» Problem details
Transcribe the records underneath word for word, and leave no line out.

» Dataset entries
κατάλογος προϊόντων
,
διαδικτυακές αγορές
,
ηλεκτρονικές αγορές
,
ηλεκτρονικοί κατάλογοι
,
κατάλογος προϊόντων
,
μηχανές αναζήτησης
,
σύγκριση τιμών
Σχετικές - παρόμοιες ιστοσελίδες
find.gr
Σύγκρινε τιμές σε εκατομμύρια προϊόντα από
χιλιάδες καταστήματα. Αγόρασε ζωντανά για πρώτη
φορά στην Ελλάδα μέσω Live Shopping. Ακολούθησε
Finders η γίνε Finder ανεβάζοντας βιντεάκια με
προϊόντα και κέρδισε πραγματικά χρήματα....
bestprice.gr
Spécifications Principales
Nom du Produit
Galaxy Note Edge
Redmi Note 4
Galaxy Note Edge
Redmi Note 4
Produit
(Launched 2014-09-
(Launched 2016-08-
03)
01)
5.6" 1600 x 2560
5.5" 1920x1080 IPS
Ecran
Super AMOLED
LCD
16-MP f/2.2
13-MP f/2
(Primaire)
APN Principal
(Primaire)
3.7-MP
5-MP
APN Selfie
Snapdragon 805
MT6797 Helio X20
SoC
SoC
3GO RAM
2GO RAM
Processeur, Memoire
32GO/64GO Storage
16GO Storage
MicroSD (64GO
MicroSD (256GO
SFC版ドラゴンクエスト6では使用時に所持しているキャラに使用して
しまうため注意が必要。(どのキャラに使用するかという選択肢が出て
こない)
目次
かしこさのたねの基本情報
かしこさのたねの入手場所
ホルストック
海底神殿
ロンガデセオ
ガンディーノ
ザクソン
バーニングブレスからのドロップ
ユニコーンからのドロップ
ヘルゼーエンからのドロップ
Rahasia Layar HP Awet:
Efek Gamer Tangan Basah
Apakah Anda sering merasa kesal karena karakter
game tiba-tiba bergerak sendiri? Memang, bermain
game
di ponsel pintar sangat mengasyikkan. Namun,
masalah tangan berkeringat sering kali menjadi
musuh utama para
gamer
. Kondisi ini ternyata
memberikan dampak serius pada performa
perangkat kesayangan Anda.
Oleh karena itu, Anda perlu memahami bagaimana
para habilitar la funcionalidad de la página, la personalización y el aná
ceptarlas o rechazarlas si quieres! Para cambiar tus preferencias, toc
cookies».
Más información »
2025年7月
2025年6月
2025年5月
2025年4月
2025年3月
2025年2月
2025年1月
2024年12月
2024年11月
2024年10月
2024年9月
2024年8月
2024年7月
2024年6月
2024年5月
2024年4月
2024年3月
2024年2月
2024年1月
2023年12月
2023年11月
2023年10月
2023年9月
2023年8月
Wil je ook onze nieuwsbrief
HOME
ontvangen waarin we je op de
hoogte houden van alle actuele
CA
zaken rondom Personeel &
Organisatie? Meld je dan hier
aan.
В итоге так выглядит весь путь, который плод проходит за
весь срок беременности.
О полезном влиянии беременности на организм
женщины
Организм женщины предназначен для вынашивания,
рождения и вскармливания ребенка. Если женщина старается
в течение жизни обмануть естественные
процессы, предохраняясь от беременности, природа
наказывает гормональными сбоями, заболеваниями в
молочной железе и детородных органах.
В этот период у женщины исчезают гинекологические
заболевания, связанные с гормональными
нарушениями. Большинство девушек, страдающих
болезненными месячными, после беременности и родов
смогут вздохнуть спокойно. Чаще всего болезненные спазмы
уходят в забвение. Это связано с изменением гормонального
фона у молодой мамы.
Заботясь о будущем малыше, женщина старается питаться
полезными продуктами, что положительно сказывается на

» Written solution
κατάλογος προϊόντων
,
διαδικτυακές αγορές
,
ηλεκτρονικές αγορές
,
ηλεκτρονικοί κατάλογοι
,
κατάλογος προϊόντων
,
μηχανές αναζήτησης
,
σύγκριση τιμών
Σχετικές - παρόμοιες ιστοσελίδες
find.gr
Σύγκρινε τιμές σε εκατομμύρια προϊόντα από
χιλιάδες καταστήματα. Αγόρασε ζωντανά για πρώτη
φορά στην Ελλάδα μέσω Live Shopping. Ακολούθησε
Finders η γίνε Finder ανεβάζοντας βιντεάκια με
προϊόντα και κέρδισε πραγματικά χρήματα....
bestprice.gr
Spécifications Principales
Nom du Produit
Galaxy Note Edge
Redmi Note 4
Galaxy Note Edge
Redmi Note 4
Produit
(Launched 2014-09-
(Launched 2016-08-
03)
01)
5.6" 1600 x 2560
5.5" 1920x1080 IPS
Ecran
Super AMOLED
LCD
16-MP f/2.2
13-MP f/2
(Primaire)
APN Principal
(Primaire)
3.7-MP
5-MP
APN Selfie
Snapdragon 805
MT6797 Helio X20
SoC
SoC
3GO RAM
2GO RAM
Processeur, Memoire
32GO/64GO Storage
16GO Storage
MicroSD (64GO
MicroSD (256GO
SFC版ドラゴンクエスト6では使用時に所持しているキャラに使用して
しまうため注意が必要。(どのキャラに使用するかという選択肢が出て
こない)
目次
かしこさのたねの基本情報
かしこさのたねの入手場所
ホルストック
海底神殿
ロンガデセオ
ガンディーノ
ザクソン
バーニングブレスからのドロップ
ユニコーンからのドロップ
ヘルゼーエンからのドロップ
Rahasia Layar HP Awet:
Efek Gamer Tangan Basah
Apakah Anda sering merasa kesal karena karakter
game tiba-tiba bergerak sendiri? Memang, bermain
game
di ponsel pintar sangat mengasyikkan. Namun,
masalah tangan berkeringat sering kali menjadi
musuh utama para
gamer
. Kondisi ini ternyata
memberikan dampak serius pada performa
perangkat kesayangan Anda.
Oleh karena itu, Anda perlu memahami bagaimana
para habilitar la funcionalidad de la página, la personalización y el aná
ceptarlas o rechazarlas si quieres! Para cambiar tus preferencias, toc
cookies».
Más información »
2025年7月
2025年6月
2025年5月
2025年4月
2025年3月
2025年2月
2025年1月
2024年12月
2024年11月
2024年10月
2024年9月
2024年8月
2024年7月
2024年6月
2024年5月
2024年4月
2024年3月
2024年2月
2024年1月
2023年12月
2023年11月
2023年10月
2023年9月
2023年8月
Wil je ook onze nieuwsbrief
HOME
ontvangen waarin we je op de
hoogte houden van alle actuele
CA
zaken rondom Personeel &
Organisatie? Meld je dan hier
aan.
В итоге так выглядит весь путь, который плод проходит за
весь срок беременности.
О полезном влиянии беременности на организм
женщины
Организм женщины предназначен для вынашивания,
рождения и вскармливания ребенка. Если женщина старается
в течение жизни обмануть естественные
процессы, предохраняясь от беременности, природа
наказывает гормональными сбоями, заболеваниями в
молочной железе и детородных органах.
В этот период у женщины исчезают гинекологические
заболевания, связанные с гормональными
нарушениями. Большинство девушек, страдающих
болезненными месячными, после беременности и родов
смогут вздохнуть спокойно. Чаще всего болезненные спазмы
уходят в забвение. Это связано с изменением гормонального
фона у молодой мамы.
Заботясь о будущем малыше, женщина старается питаться
полезными продуктами, что положительно сказывается на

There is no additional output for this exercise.